Through the Eyes of Women

These photographers have created a visual journal of their lives during the pandemic
Photos by Sarah Pabst (left) and Sofia Jaramillo
By

In mid-March, when it became evident many photographers were losing income and work opportunities, and living in isolation, Charlotte (Schmitz, a documentary photographer based in Berlin) went to the Women Photograph community, a three-year-old initiative to elevate the voices of visual journalists, and posted a question on its Facebook page: “What if hundreds of creative women photographers in 100+ countries document their private spaces and daily lives during COVID-19?”

This question became an open call and, in turn, a global collective project of more than 400 photographers. Hannah (Yoon, a freelance documentary photographer based in Philadelphia) saw the open call and volunteered to help. We never thought so many women would want to participate but quickly realized that it showed how much we need one another during these times.

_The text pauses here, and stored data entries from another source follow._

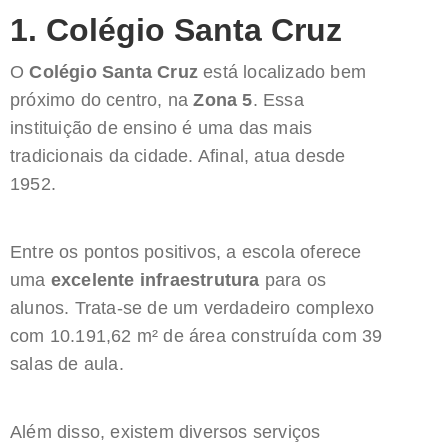
1. Colégio Santa Cruz
O
Colégio Santa Cruz
está localizado bem
próximo do centro, na
Zona 5
. Essa
instituição de ensino é uma das mais
tradicionais da cidade. Afinal, atua desde
1952.
Entre os pontos positivos, a escola oferece
uma
excelente infraestrutura
para os
alunos. Trata-se de um verdadeiro complexo
com 10.191,62 m² de área construída com 39
salas de aula.
Além disso, existem diversos serviços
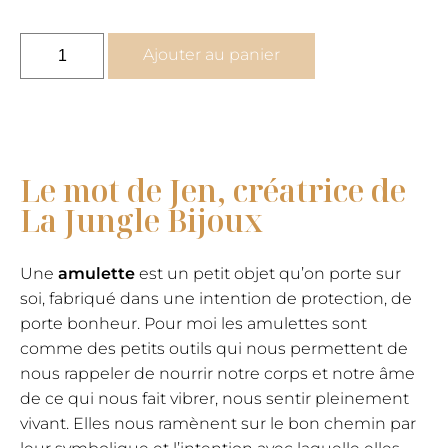
quantité
Ajouter au panier
de
ÊTRE
SOI,
ÊTRE
FEMME
Le mot de Jen, créatrice de
-
La Jungle Bijoux
collier
amulette
améthyste
Une
amulette
est un petit objet qu’on porte sur
soi, fabriqué dans une intention de protection, de
porte bonheur. Pour moi les amulettes sont
comme des petits outils qui nous permettent de
nous rappeler de nourrir notre corps et notre âme
de ce qui nous fait vibrer, nous sentir pleinement
vivant. Elles nous ramènent sur le bon chemin par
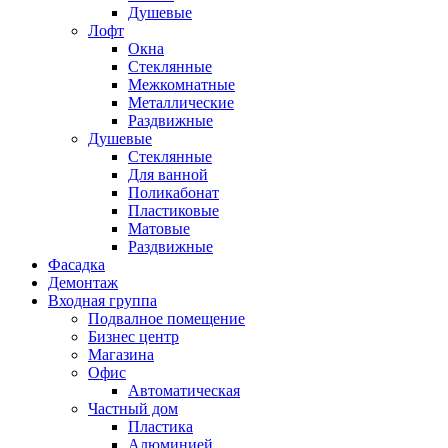
Душевые
Лофт
Окна
Стеклянные
Межкомнатные
Металлические
Раздвижные
Душевые
Стеклянные
Для ванной
Поликабонат
Пластиковые
Матовые
Раздвижные
Фасадка
Демонтаж
Входная группа
Подвалное помещение
Бизнес центр
Магазина
Офис
Автоматическая
Частный дом
Пластика
Алюминией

Like many of the photographers who are participating, we have never met each other in person but have managed the project remotely from our homes. Through video calls, online documents and WhatsApp messages, we created “The Journal.” As relationships formed between the members and the project evolved, we could see compelling visual stories emerging that were focused on personal, emotional and psychological experiences. We have turned the camera on ourselves, our families, intimate moments and private spaces. For some of us, this is a new way to be making pictures. It can be vulnerable and exposing, but at the same time it has been helpful for many. We’re making friends, exploring our lives and creating images beyond assignment work.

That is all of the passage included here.